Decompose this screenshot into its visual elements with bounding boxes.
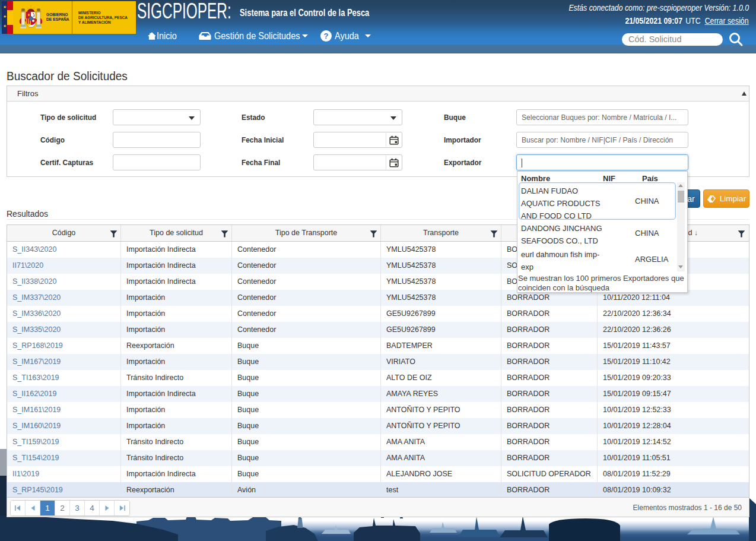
svg-text:?: ? — [324, 31, 329, 40]
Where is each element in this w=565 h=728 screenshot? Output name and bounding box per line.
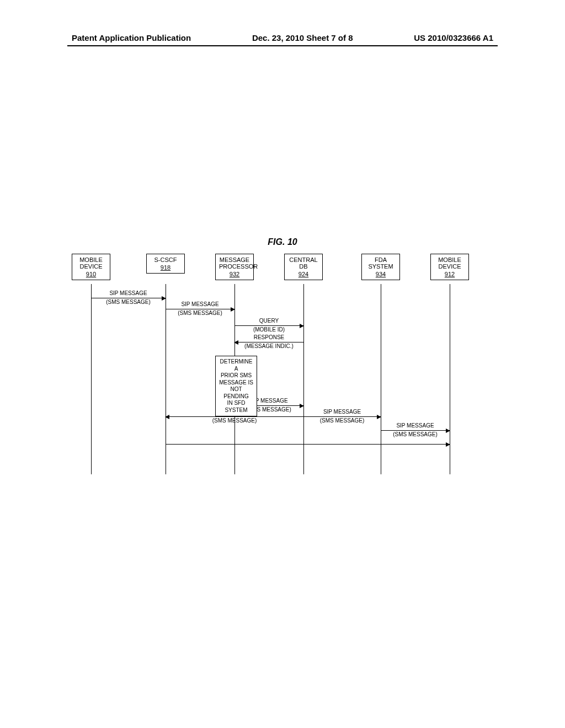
lifeline [91,284,92,474]
lane-header: CENTRAL DB924 [284,254,323,280]
lifeline [303,284,304,474]
lifeline [381,284,381,474]
header-rule [67,45,498,46]
header-right: US 2010/0323666 A1 [414,33,493,42]
header-left: Patent Application Publication [72,33,191,42]
process-box: DETERMINE APRIOR SMSMESSAGE ISNOT PENDIN… [215,356,257,416]
lane-header: MOBILEDEVICE910 [72,254,110,280]
lane-header: MESSAGEPROCESSOR932 [215,254,254,280]
lane-header: S-CSCF918 [146,254,185,274]
sequence-diagram: MOBILEDEVICE910S-CSCF918MESSAGEPROCESSOR… [72,254,486,474]
lane-header: MOBILEDEVICE912 [430,254,469,280]
figure-title: FIG. 10 [268,237,297,247]
header-center: Dec. 23, 2010 Sheet 7 of 8 [252,33,353,42]
lane-header: FDASYSTEM934 [361,254,400,280]
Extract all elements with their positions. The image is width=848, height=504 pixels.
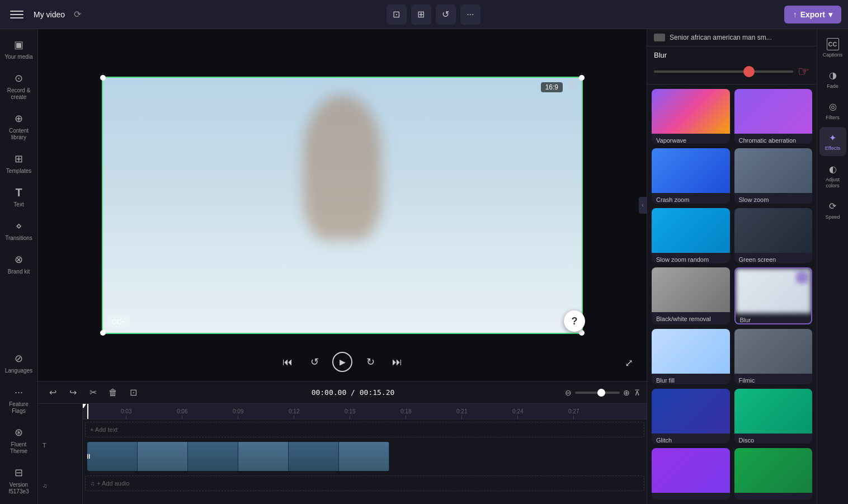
-*-
Exercise objective - Each entry above needs to be restated without a single word changed; skip the images.

Response to this exercise -
Decompose this screenshot into its visual elements with bounding boxes.
svg-text:?: ? — [324, 31, 329, 40]
Where is each element in this w=565 h=728 screenshot? Output name and bounding box per line.
lifeline [91,284,92,474]
lane-header: CENTRAL DB924 [284,254,323,280]
lifeline [303,284,304,474]
lifeline [381,284,381,474]
header-rule [67,45,498,46]
header-right: US 2010/0323666 A1 [414,33,493,42]
header-left: Patent Application Publication [72,33,191,42]
process-box: DETERMINE APRIOR SMSMESSAGE ISNOT PENDIN… [215,356,257,416]
lane-header: MOBILEDEVICE910 [72,254,110,280]
lane-header: MESSAGEPROCESSOR932 [215,254,254,280]
lane-header: S-CSCF918 [146,254,185,274]
sequence-diagram: MOBILEDEVICE910S-CSCF918MESSAGEPROCESSOR… [72,254,486,474]
lane-header: MOBILEDEVICE912 [430,254,469,280]
figure-title: FIG. 10 [268,237,297,247]
header-center: Dec. 23, 2010 Sheet 7 of 8 [252,33,353,42]
lane-header: FDASYSTEM934 [361,254,400,280]
Extract all elements with their positions. The image is width=848, height=504 pixels.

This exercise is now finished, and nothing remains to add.